Uber: Regulation isn’t just about Encouraging Competition
Transport for London’s (TfL’s) decision that it will not (yet?) renew Uber’s licence has upset a great many people, particularly those who had been delighted to see an innovative new taxi service competing with black cabs and minicabs. I still shudder when I remember how hard it used to be to get a black cab to come ‘South of the River’ – across a central London bridge which is all of 10 minutes walk from my home.
But we all need to remember that even economic regulators need to worry about more than just competition and prices. All of us who have worked in competition authorities love to show that competition lowers prices, as it so often does. But we also need to ensure that price-constrained entities do not increase their profits in other ways – in particular by sacrificing quality or service – or by risking their customers’ safety. We all focus on electricity prices, for instance. But let’s not forget that electricity suppliers are fiercely quality controlled in that they must supply alternating current with high reliability and fixed voltage etc..
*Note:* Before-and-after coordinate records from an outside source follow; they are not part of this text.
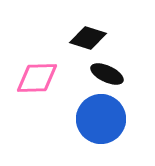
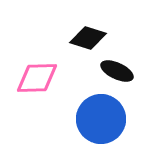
black ellipse: moved 10 px right, 3 px up
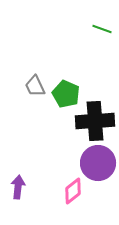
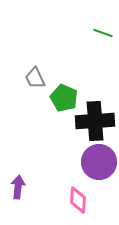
green line: moved 1 px right, 4 px down
gray trapezoid: moved 8 px up
green pentagon: moved 2 px left, 4 px down
purple circle: moved 1 px right, 1 px up
pink diamond: moved 5 px right, 9 px down; rotated 48 degrees counterclockwise
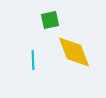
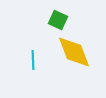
green square: moved 8 px right; rotated 36 degrees clockwise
So TfL have an important duty to worry about much more than Uber’s pricing. They have, quite properly not released the detailed decision letter that they will have sent to Uber. But they and we have seen the Met Police’s April 2017 letter to Uber. I also recommend this detailed analysis of TfL’s decision:
TfL themselves say that: “TfL has concluded that Uber London Limited is not fit and proper to hold a private hire operator licence.” This is because “TfL considers that Uber’s approach and conduct demonstrate a lack of corporate responsibility in relation to a number of issues which have potential public safety and security implications. These include:
- Its approach to reporting serious criminal offences.
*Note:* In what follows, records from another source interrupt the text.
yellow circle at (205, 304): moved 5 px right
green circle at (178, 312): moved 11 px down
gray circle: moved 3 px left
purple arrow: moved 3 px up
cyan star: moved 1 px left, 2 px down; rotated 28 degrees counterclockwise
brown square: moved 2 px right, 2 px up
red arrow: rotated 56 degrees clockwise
- Its approach to how medical certificates are obtained.
- Its approach to how Enhanced Disclosure and Barring Service (DBS) checks are obtained.
- Its approach to explaining the use of Greyball in London – software that could be used to block regulatory bodies from gaining full access to the app and prevent officials from undertaking regulatory or law enforcement duties.” (emphasis added)
Much criticism of TfL’s decision seems to assume that their safety and regulatory access issues are mere pretexts for closing down the service. This is a pretty serious charge and, if it is true, then this will become clear on appeal. But if TfL do indeed have genuine safety etc. concerns, then surely they are acting responsibly? Uber may not be as important a part of the London transport system as buses, tubes and trains, but none of us want our children or young friends – or indeed ourselves – to be using potentially unsafe transport. And it is surely much better for TfL to act now than after some dreadful incident?
Equally, good regulation requires early intervention when a problem is spotted. If weak warnings are issued, and a problem is allowed to continue, the company could later, with some justification, claim that the issue cannot be that serious or the regulator would have acted earlier.
Also, in this particular case, I rather agree with James O’Brien who tweeted “I think getting caught developing [Greyball] software specifically intended to obfuscate the work of regulators is also likely to backfire, you know”.
Mind you, the competition issues are interesting in one way. The (unlikely) disappearance of Uber from London’s streets has been treated as such a major calamity that it is all over the national news. Many London-based journalists – presumably frequent Uber customers – seem genuinely to believe that all Londoners should be concerned at this terrible threat to the city. I have my doubts, I must say, for London has one of the best public transport systems in the world. But if the commentators are correct then maybe Uber is getting close to becoming ‘too big to fail’? If this is so, then Uber surely has become just a bit too powerful. Regulators including TfL must then have the guts to stand up to Uber, and not exempt it from complying with standards that have to be met by all its competitors, however powerful Uber’s PR machine may be.